Mylina dissimula son sourire dans son foulard et Hayalee rigola.

— Quoi ? fit leur grand-père. Cette vieille chouette est la reine des hypocrites. Quand il était vivant, elle pouvait pas se tenir à cinq pas de son bonhomme sans lui envoyer des vacheries. Maintenant qu’il est six pieds sous terre, elle lui allume des bougies.

— Mais tais-toi donc. Quand Dieu t’aura rappelé, moi aussi je viendrais allumer des cierges et t’apporter des fleurs, malgré toutes les méchancetés qui sortent de ta bouche.

— Oh là. Faut pas te donner cette peine. Qu’est-ce que tu voudrais que j’en fiche, de tes fleurs, d’abord ?

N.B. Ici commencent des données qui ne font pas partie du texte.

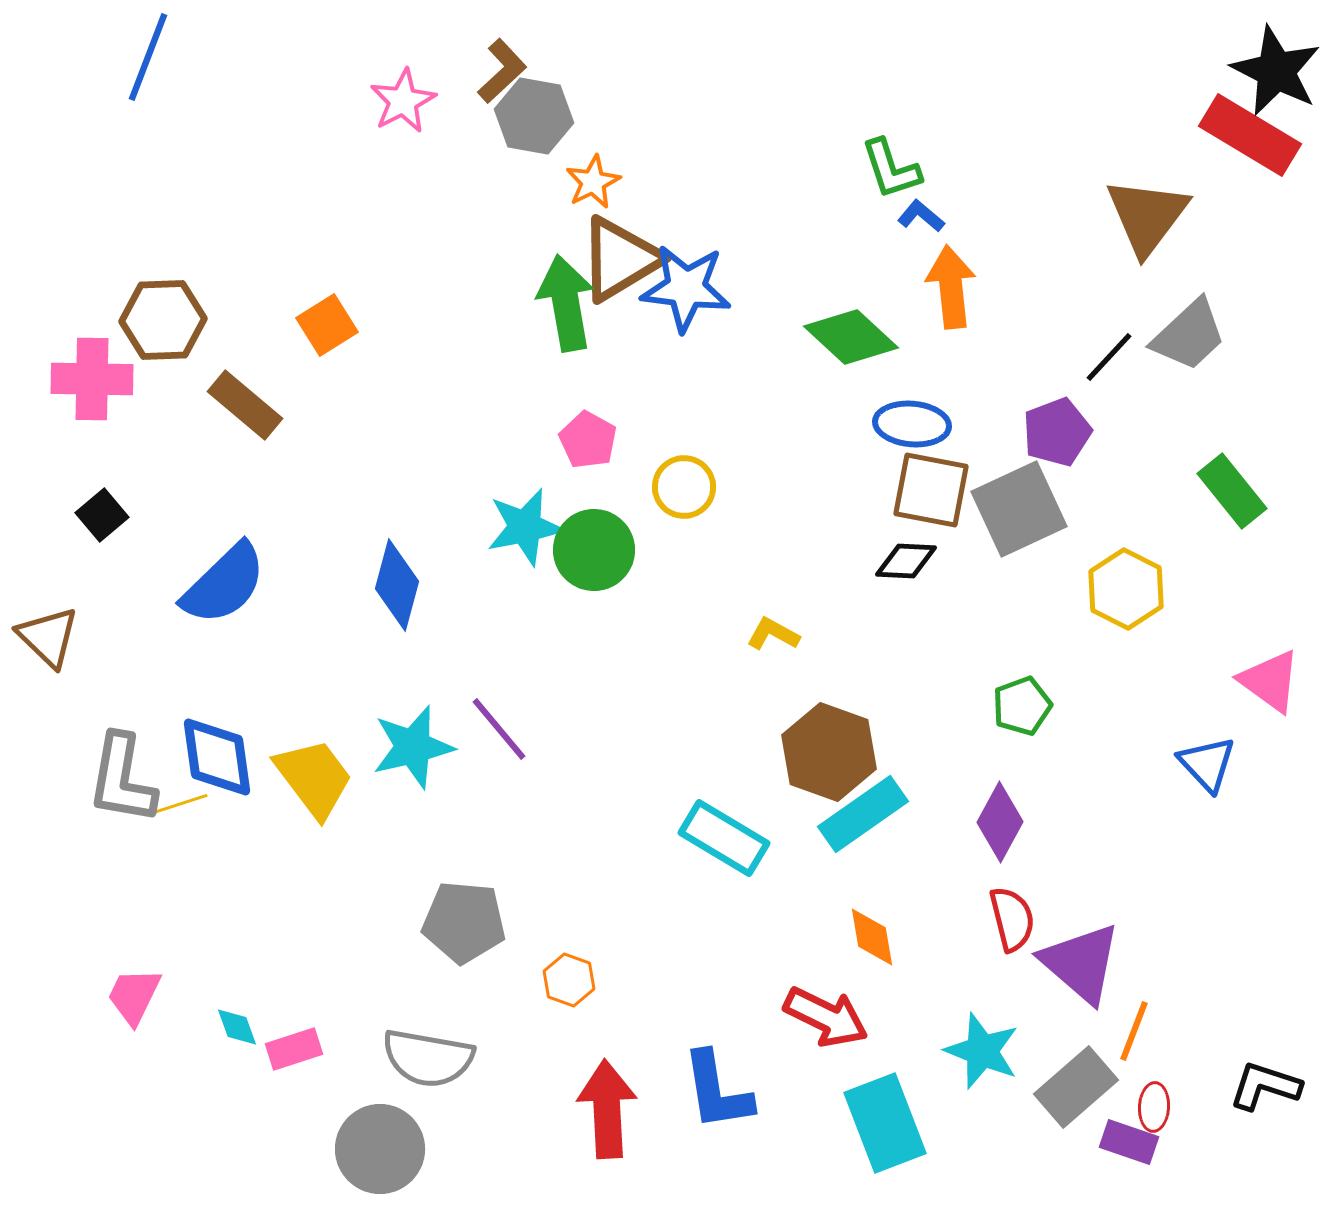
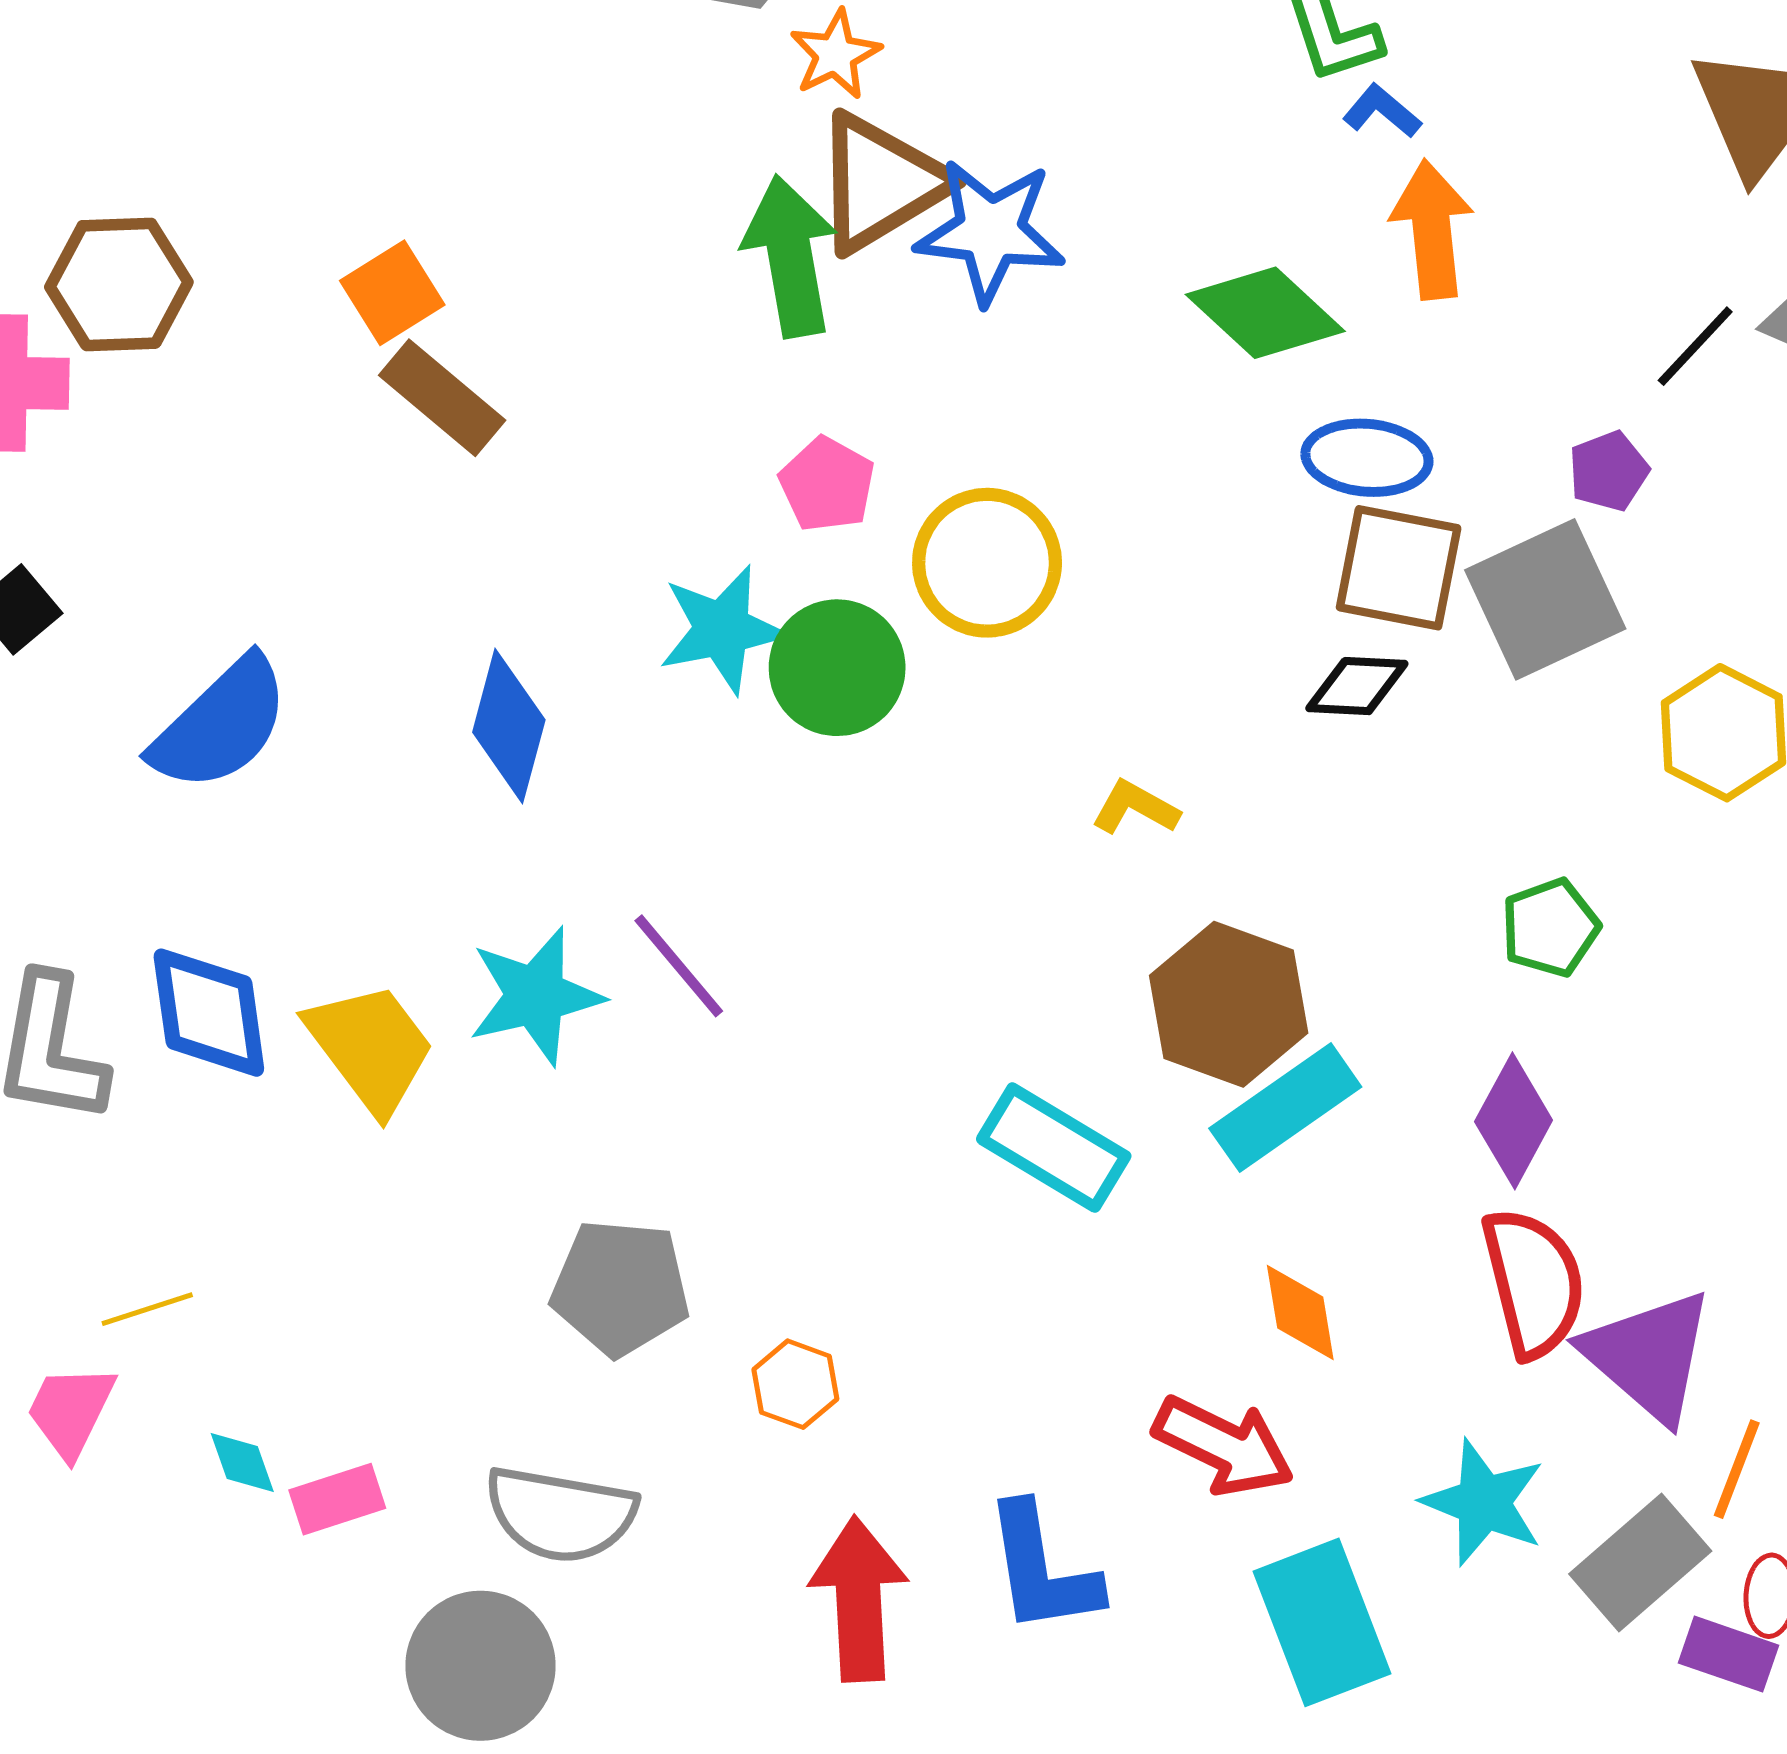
brown rectangle: (245, 405) -> (442, 398), moved
purple pentagon: (1057, 432) -> (1609, 471), size x0.7
yellow circle: (684, 487) -> (987, 563), size x1.4
yellow line: (180, 804) -> (147, 1309), moved
red semicircle: (1012, 919) -> (1534, 1283), size x1.4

— C’est comme ça. Quand on est marié, on doit être là l’un pour l’autre, dans la vie comme dans la mort.

Phylias ricana :

— Va dire ça à ton gendre.

La phrase eut l’effet dévastateur et tétanisant d’un coup de foudre. Plus d’amusement dans l’air ni sur les visages. Le nez toujours enfoui dans son foulard, Mylina fixait le sol, immobile et pâle. Ses prunelles ardoises exprimaient un mélange d’émotions qu’aucun mot n’aurait pu retranscrire. Leur grand-père serrait son béret comme le cou qu’il rêvait d’étrangler et leur grand-mère frémit, lèvres pincées ; étroitement scellées sur toutes ces choses qu’elle se refusait de prononcer.

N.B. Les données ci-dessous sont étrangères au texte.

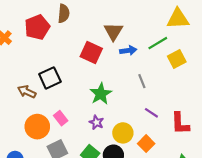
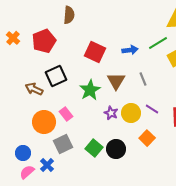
red pentagon: (37, 27) -> (44, 41), moved
brown triangle: (113, 31) -> (116, 81), moved
green star: (101, 94) -> (90, 90), moved
purple star: (96, 122) -> (111, 113), moved
yellow circle: (123, 133) -> (131, 113), moved

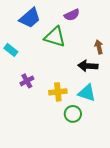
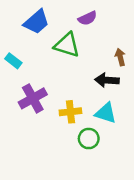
purple cross: (27, 81) -> (33, 98), size x1.6

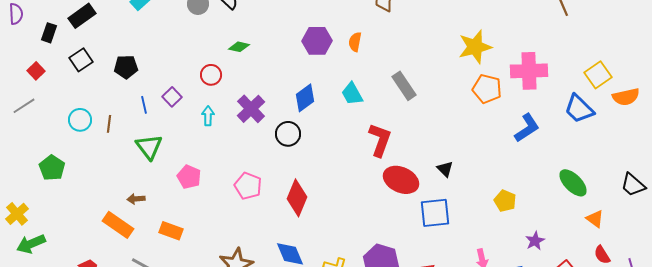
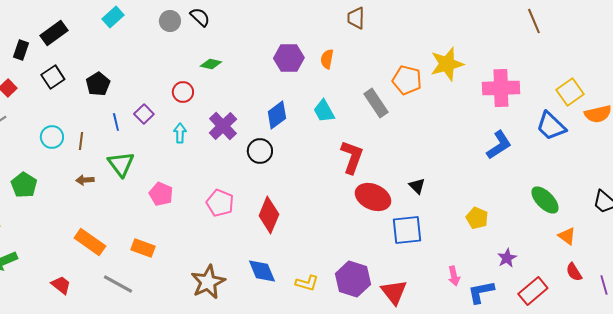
black pentagon: (126, 67) -> (98, 84), turned -30
orange pentagon: (487, 89) -> (407, 80), moved
brown arrow: (136, 199) -> (85, 180), moved

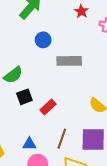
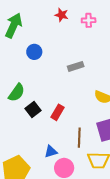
gray rectangle: (69, 61) -> (76, 66), moved, size x0.7

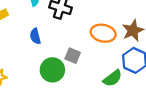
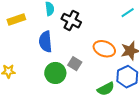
blue semicircle: (35, 36) -> (46, 42), size x1.5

Si les oiseaux continuaient de chanter, Hayalee ne les entendait plus. Le souffle coupé, elle espérait, autant qu’elle redoutait. Que ses grands-parents et sa sœur vident leur sac. Que tout soit dit. Sans y penser, elle passa une main au bas de ses reins et frotta la peau à travers le tissu.

— Cette espèce de lâche… grommela Phylias.

— Il faut qu’on y aille, dit Mylina avec une sécheresse qui ne lui ressemblait pas. Viens, Hayalee.

Mais Hayalee ne voulait plus s’en aller. Pas maintenant qu’il s’était invité dans la conversation. Elle ouvrit la bouche pour surenchérir, ne pas laisser le sujet s’échapper une fois de plus, mais les mots restèrent coincés dans sa gorge. Les lèvres ridées d’Isilna se tendirent dans une ébauche de sourire et les larmes au coin de ses petits yeux bleus débordèrent.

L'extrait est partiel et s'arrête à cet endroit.